As an Atari-addicted kid, all Chad Jenkins wanted was to someday become a videogame designer. But once he got to grad school, he switched his obsession to robots.

Jenkins, now at Brown University, aims to program robots so that they learn the way children do: through mimicry andrepetition. To teach his first virtual humanoid robot how to do the Cabbage Patch, he programmed it to study his moves and replicate them. Now he’s turned his attention to more-complex tasks, such as setting a table or preparing a meal. The key is repetition. The more a robot observes, and the greater the variety of approaches to a given task that it observes, the better it will be able to understand the underlying essence of the act itself.
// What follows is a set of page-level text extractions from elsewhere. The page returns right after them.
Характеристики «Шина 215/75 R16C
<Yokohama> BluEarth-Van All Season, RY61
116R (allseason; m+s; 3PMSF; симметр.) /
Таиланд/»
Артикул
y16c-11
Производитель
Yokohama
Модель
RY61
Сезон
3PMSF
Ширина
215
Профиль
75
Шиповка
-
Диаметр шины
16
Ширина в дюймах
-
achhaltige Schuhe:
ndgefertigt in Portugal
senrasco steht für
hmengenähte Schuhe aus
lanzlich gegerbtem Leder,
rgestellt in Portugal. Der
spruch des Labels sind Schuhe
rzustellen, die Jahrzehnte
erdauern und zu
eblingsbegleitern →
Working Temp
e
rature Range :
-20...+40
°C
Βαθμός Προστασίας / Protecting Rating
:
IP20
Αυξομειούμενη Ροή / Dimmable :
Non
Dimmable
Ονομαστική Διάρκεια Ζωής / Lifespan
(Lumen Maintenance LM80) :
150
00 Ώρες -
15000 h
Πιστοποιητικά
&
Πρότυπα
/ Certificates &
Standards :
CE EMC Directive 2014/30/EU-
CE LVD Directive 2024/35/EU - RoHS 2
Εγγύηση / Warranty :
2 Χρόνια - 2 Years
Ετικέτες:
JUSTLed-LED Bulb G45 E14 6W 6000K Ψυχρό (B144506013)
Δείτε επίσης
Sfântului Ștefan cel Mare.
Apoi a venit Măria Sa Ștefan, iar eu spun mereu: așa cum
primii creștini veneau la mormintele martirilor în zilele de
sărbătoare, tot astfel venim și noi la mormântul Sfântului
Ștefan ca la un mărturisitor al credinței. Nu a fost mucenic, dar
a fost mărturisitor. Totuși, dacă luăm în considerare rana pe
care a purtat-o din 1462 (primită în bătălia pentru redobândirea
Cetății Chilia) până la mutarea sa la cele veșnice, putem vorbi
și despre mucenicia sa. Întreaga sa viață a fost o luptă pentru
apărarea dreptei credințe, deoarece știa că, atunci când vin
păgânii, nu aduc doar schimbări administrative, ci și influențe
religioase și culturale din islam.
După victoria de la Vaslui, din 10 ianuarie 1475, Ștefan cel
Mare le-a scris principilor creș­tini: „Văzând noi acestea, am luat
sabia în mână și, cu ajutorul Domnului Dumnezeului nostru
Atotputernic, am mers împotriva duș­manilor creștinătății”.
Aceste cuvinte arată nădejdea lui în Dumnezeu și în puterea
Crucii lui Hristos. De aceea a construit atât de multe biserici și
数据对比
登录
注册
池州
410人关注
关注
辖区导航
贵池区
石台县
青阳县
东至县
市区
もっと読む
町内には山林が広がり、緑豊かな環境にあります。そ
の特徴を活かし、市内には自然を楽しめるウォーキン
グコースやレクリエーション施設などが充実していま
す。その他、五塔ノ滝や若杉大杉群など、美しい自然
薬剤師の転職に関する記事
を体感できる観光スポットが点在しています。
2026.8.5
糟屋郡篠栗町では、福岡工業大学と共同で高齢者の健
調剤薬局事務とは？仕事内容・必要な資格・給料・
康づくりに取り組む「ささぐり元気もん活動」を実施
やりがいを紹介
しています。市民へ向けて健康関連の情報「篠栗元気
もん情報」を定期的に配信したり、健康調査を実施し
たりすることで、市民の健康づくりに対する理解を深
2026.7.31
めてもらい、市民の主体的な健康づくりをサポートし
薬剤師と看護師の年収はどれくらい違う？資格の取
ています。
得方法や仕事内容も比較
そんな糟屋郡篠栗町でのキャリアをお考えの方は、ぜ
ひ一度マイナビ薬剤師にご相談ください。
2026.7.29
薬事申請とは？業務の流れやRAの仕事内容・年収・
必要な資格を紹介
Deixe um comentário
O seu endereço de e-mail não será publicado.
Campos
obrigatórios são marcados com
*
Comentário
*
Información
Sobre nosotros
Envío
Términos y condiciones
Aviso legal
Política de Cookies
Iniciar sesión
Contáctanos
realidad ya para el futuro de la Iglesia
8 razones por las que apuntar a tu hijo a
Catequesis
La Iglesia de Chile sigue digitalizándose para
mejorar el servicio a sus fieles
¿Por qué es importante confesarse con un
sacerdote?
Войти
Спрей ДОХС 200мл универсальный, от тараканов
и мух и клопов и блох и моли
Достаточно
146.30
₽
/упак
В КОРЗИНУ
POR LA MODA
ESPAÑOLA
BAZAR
Such teaching takes a lot of repetition. rather than do all the dancing or table-setting himself, though, Jenkins has figured out a way to crowdsource the work. Prescreened users will log on to his Brown lab’s website and, through simple keystrokes, guide a robot—such as the PR2, a humanoid robot made by the Silicon Valley company Willow Garage—through a job. Instead of observing the person, the robot will learn by observing itself, recording its every movement and action, and using learning algorithms to find the most efficient way to complete a task. eventually, after someone demonstrates to the PR2 how to successfully pick up and set down a wineglass, the robot should be able to master it.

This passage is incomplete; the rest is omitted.